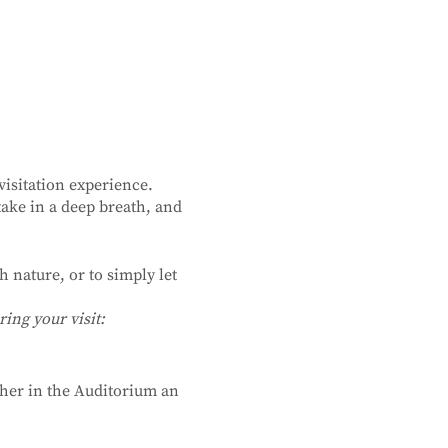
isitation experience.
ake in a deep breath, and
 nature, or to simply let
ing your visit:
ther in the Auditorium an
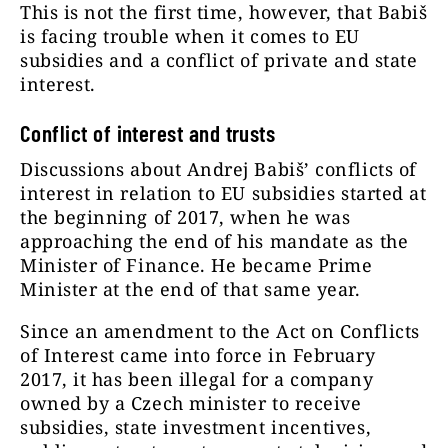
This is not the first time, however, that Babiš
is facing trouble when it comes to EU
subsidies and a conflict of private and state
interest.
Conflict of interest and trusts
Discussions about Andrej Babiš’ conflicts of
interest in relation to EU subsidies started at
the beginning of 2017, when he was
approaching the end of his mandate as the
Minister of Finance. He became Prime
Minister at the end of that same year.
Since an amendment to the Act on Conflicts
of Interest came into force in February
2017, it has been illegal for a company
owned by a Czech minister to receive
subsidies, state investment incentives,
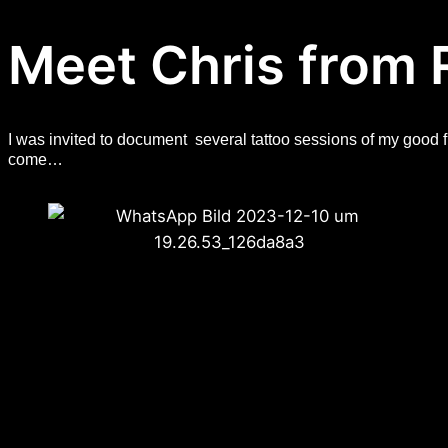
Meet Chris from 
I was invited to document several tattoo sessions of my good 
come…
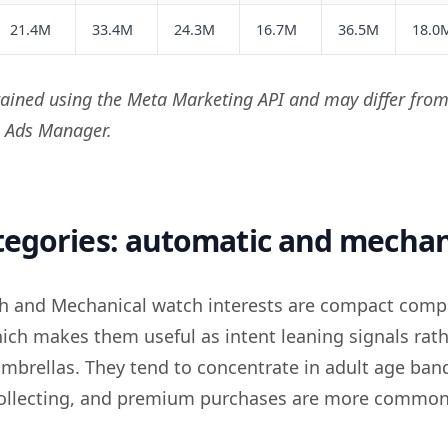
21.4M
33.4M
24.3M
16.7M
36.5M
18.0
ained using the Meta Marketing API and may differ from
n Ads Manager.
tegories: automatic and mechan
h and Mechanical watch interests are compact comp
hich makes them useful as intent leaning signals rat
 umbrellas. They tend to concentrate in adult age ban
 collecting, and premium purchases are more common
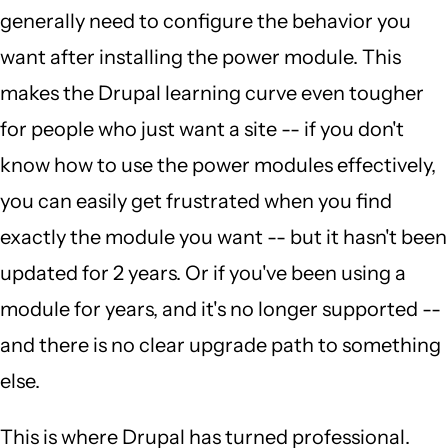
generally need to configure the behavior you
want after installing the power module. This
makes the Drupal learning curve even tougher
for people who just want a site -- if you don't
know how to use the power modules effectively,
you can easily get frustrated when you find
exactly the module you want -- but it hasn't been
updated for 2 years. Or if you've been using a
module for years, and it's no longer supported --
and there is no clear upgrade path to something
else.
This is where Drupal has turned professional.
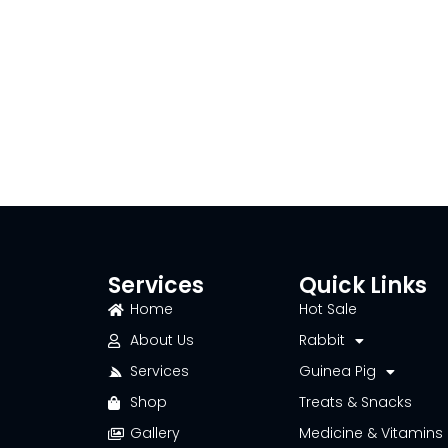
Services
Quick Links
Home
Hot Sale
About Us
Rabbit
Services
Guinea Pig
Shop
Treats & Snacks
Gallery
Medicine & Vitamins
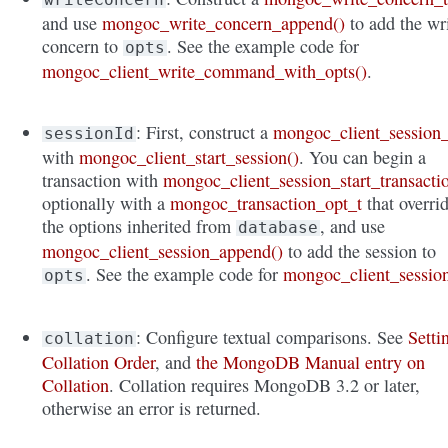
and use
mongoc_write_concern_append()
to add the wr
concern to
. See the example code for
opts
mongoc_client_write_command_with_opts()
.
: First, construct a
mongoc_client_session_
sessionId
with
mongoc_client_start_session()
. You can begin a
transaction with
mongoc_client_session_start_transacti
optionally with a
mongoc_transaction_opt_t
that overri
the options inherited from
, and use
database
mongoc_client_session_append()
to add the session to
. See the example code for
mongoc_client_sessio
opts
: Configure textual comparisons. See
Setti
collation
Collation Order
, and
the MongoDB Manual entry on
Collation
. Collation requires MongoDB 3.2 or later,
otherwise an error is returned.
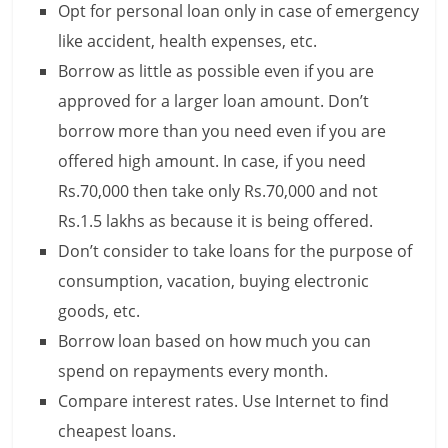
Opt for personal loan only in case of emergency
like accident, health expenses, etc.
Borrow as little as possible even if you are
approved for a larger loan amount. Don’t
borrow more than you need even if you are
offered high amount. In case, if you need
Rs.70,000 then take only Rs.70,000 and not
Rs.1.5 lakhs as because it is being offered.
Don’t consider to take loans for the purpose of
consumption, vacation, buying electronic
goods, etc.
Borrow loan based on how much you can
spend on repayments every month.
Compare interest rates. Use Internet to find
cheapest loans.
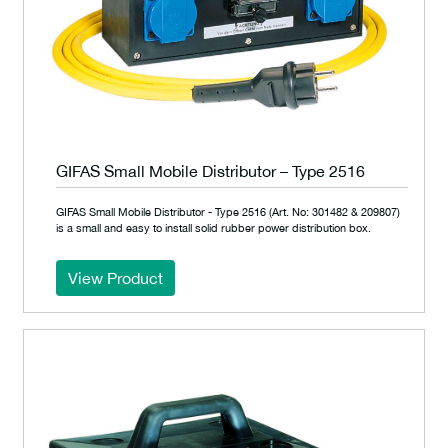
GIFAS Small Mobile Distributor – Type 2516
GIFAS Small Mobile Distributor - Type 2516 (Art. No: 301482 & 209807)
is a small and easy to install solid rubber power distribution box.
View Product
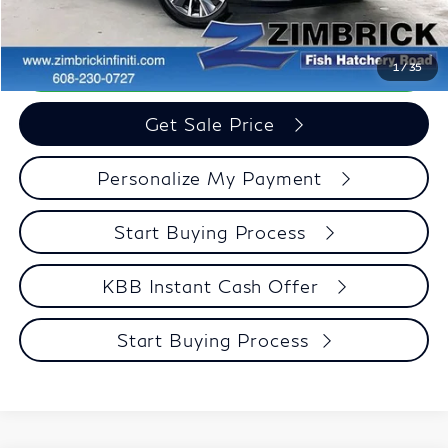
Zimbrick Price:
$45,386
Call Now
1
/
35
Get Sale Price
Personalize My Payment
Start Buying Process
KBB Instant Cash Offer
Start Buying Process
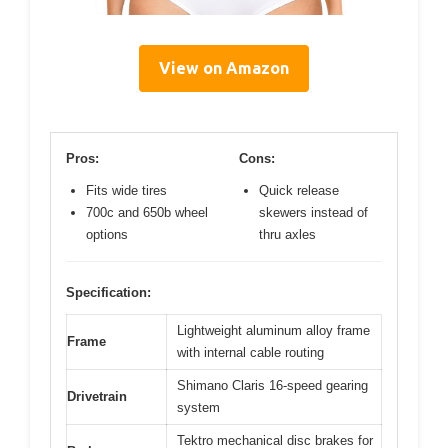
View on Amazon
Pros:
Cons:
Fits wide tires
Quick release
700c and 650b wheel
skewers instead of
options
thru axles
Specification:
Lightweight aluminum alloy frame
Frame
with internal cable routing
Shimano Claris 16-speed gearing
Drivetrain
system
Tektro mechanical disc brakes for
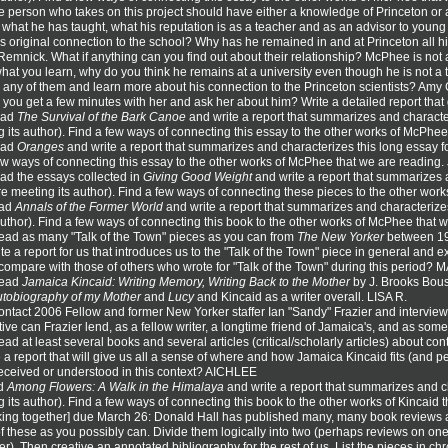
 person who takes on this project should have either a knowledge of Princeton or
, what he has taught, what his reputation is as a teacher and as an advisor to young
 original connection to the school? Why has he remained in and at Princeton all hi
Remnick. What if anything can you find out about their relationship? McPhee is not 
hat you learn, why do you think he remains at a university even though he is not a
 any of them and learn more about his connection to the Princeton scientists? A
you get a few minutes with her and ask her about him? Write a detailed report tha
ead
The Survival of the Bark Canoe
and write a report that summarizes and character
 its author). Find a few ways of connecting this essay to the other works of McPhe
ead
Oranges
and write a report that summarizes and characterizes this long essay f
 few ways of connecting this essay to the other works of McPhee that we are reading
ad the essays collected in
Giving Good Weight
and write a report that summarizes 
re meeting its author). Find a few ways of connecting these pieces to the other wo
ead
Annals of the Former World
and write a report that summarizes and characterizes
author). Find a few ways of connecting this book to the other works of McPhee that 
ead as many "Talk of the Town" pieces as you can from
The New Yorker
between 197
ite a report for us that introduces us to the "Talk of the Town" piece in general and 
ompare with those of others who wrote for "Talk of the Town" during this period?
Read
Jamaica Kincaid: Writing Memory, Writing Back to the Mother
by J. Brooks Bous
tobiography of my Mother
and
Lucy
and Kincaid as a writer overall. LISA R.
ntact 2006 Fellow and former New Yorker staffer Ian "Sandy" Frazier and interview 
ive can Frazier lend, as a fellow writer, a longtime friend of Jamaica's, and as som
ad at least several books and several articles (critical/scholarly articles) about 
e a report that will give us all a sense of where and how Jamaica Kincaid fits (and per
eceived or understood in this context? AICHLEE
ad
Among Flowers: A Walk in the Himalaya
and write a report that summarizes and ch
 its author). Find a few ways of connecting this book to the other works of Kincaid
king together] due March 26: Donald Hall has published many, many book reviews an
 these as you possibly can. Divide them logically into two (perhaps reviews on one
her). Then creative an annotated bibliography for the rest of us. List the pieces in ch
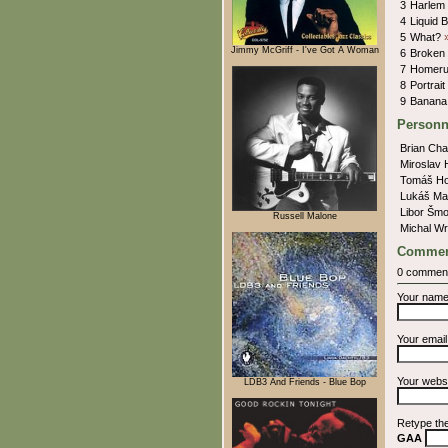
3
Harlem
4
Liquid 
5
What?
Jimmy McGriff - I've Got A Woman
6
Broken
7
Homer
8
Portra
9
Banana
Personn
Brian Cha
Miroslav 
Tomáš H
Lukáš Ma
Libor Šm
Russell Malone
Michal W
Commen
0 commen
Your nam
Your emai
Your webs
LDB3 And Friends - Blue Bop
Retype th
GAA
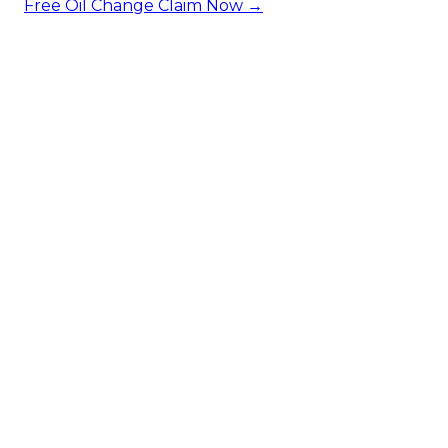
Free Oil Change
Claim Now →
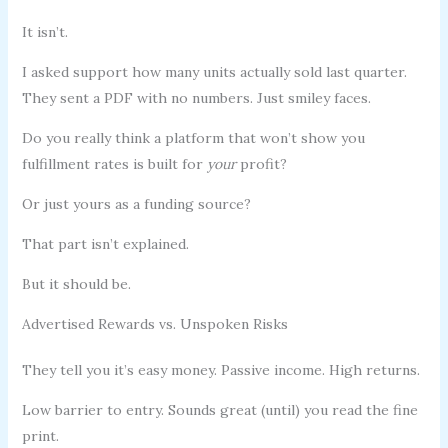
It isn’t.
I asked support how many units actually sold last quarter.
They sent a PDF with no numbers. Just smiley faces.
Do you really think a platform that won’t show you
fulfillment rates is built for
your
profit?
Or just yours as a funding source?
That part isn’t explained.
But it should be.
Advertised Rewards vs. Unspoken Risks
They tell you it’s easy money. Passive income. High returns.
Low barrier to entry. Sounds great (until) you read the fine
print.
---
* DIRECTIONS FOR THIS TASK
Now reproduce all of the entries precisely, with no pictures in the copy.

* RESULT OF THE TASK
isitation experience.
ake in a deep breath, and
 nature, or to simply let
ing your visit:
ther in the Auditorium an
This is not the first time, however, that Babiš
is facing trouble when it comes to EU
subsidies and a conflict of private and state
interest.
Conflict of interest and trusts
Discussions about Andrej Babiš’ conflicts of
interest in relation to EU subsidies started at
the beginning of 2017, when he was
approaching the end of his mandate as the
Minister of Finance. He became Prime
Minister at the end of that same year.
Since an amendment to the Act on Conflicts
of Interest came into force in February
2017, it has been illegal for a company
owned by a Czech minister to receive
subsidies, state investment incentives,
Meet Chris from 
I was invited to document several tattoo sessions of my good 
come…
21.4M
33.4M
24.3M
16.7M
36.5M
18.0
ained using the Meta Marketing API and may differ from
n Ads Manager.
tegories: automatic and mechan
h and Mechanical watch interests are compact comp
hich makes them useful as intent leaning signals rat
 umbrellas. They tend to concentrate in adult age ban
 collecting, and premium purchases are more common
generally need to configure the behavior you
want after installing the power module. This
makes the Drupal learning curve even tougher
for people who just want a site -- if you don't
know how to use the power modules effectively,
you can easily get frustrated when you find
exactly the module you want -- but it hasn't been
updated for 2 years. Or if you've been using a
module for years, and it's no longer supported --
and there is no clear upgrade path to something
else.
This is where Drupal has turned professional.
Services
Quick Links
Home
Hot Sale
About Us
Rabbit
Services
Guinea Pig
Shop
Treats & Snacks
Gallery
Medicine & Vitamins
and use
mongoc_write_concern_append()
to add the wr
concern to
. See the example code for
opts
mongoc_client_write_command_with_opts()
.
: First, construct a
mongoc_client_session_
sessionId
with
mongoc_client_start_session()
. You can begin a
transaction with
mongoc_client_session_start_transacti
optionally with a
mongoc_transaction_opt_t
that overri
the options inherited from
, and use
database
mongoc_client_session_append()
to add the session to
. See the example code for
mongoc_client_sessio
opts
: Configure textual comparisons. See
Setti
collation
Collation Order
, and
the MongoDB Manual entry on
Collation
. Collation requires MongoDB 3.2 or later,
otherwise an error is returned.
Opt for personal loan only in case of emergency
like accident, health expenses, etc.
Borrow as little as possible even if you are
approved for a larger loan amount. Don’t
borrow more than you need even if you are
offered high amount. In case, if you need
Rs.70,000 then take only Rs.70,000 and not
Rs.1.5 lakhs as because it is being offered.
Don’t consider to take loans for the purpose of
consumption, vacation, buying electronic
goods, etc.
Borrow loan based on how much you can
spend on repayments every month.
Compare interest rates. Use Internet to find
cheapest loans.
GIFAS Small Mobile Distributor – Type 2516
GIFAS Small Mobile Distributor - Type 2516 (Art. No: 301482 & 209807)
is a small and easy to install solid rubber power distribution box.
View Product
Zimbrick Price:
$45,386
Call Now
1
/
35
Get Sale Price
Personalize My Payment
Start Buying Process
KBB Instant Cash Offer
Start Buying Process
View on Amazon
Pros:
Cons:
Fits wide tires
Quick release
700c and 650b wheel
skewers instead of
options
thru axles
Specification:
Lightweight aluminum alloy frame
Frame
with internal cable routing
Shimano Claris 16-speed gearing
Drivetrain
system
Tektro mechanical disc brakes for
 person who takes on this project should have either a knowledge of Princeton or
, what he has taught, what his reputation is as a teacher and as an advisor to young
 original connection to the school? Why has he remained in and at Princeton all hi
Remnick. What if anything can you find out about their relationship? McPhee is not 
hat you learn, why do you think he remains at a university even though he is not a
 any of them and learn more about his connection to the Princeton scientists? A
you get a few minutes with her and ask her about him? Write a detailed report tha
ead
The Survival of the Bark Canoe
and write a report that summarizes and character
 its author). Find a few ways of connecting this essay to the other works of McPhe
ead
Oranges
and write a report that summarizes and characterizes this long essay f
 few ways of connecting this essay to the other works of McPhee that we are reading
ad the essays collected in
Giving Good Weight
and write a report that summarizes 
re meeting its author). Find a few ways of connecting these pieces to the other wo
ead
Annals of the Former World
and write a report that summarizes and characterizes
author). Find a few ways of connecting this book to the other works of McPhee that 
ead as many "Talk of the Town" pieces as you can from
The New Yorker
between 197
ite a report for us that introduces us to the "Talk of the Town" piece in general and 
ompare with those of others who wrote for "Talk of the Town" during this period?
Read
Jamaica Kincaid: Writing Memory, Writing Back to the Mother
by J. Brooks Bous
tobiography of my Mother
and
Lucy
and Kincaid as a writer overall. LISA R.
ntact 2006 Fellow and former New Yorker staffer Ian "Sandy" Frazier and interview 
ive can Frazier lend, as a fellow writer, a longtime friend of Jamaica's, and as som
ad at least several books and several articles (critical/scholarly articles) about 
e a report that will give us all a sense of where and how Jamaica Kincaid fits (and per
eceived or understood in this context? AICHLEE
ad
Among Flowers: A Walk in the Himalaya
and write a report that summarizes and ch
 its author). Find a few ways of connecting this book to the other works of Kincaid
king together] due March 26: Donald Hall has published many, many book reviews an
 these as you possibly can. Divide them logically into two (perhaps reviews on one
her). Then creative an annotated bibliography for the rest of us. List the pieces in ch
3
Harlem
4
Liquid 
5
What?
Jimmy McGriff - I've Got A Woman
6
Broken
7
Homer
8
Portra
9
Banana
Personn
Brian Cha
Miroslav 
Tomáš H
Lukáš Ma
Libor Šm
Russell Malone
Michal W
Commen
0 commen
Your nam
Your emai
Your webs
LDB3 And Friends - Blue Bop
Retype th
GAA
Free Oil Change
Claim Now →
It isn’t.
I asked support how many units actually sold last quarter.
They sent a PDF with no numbers. Just smiley faces.
Do you really think a platform that won’t show you
fulfillment rates is built for
your
profit?
Or just yours as a funding source?
That part isn’t explained.
But it should be.
Advertised Rewards vs. Unspoken Risks
They tell you it’s easy money. Passive income. High returns.
Low barrier to entry. Sounds great (until) you read the fine
print.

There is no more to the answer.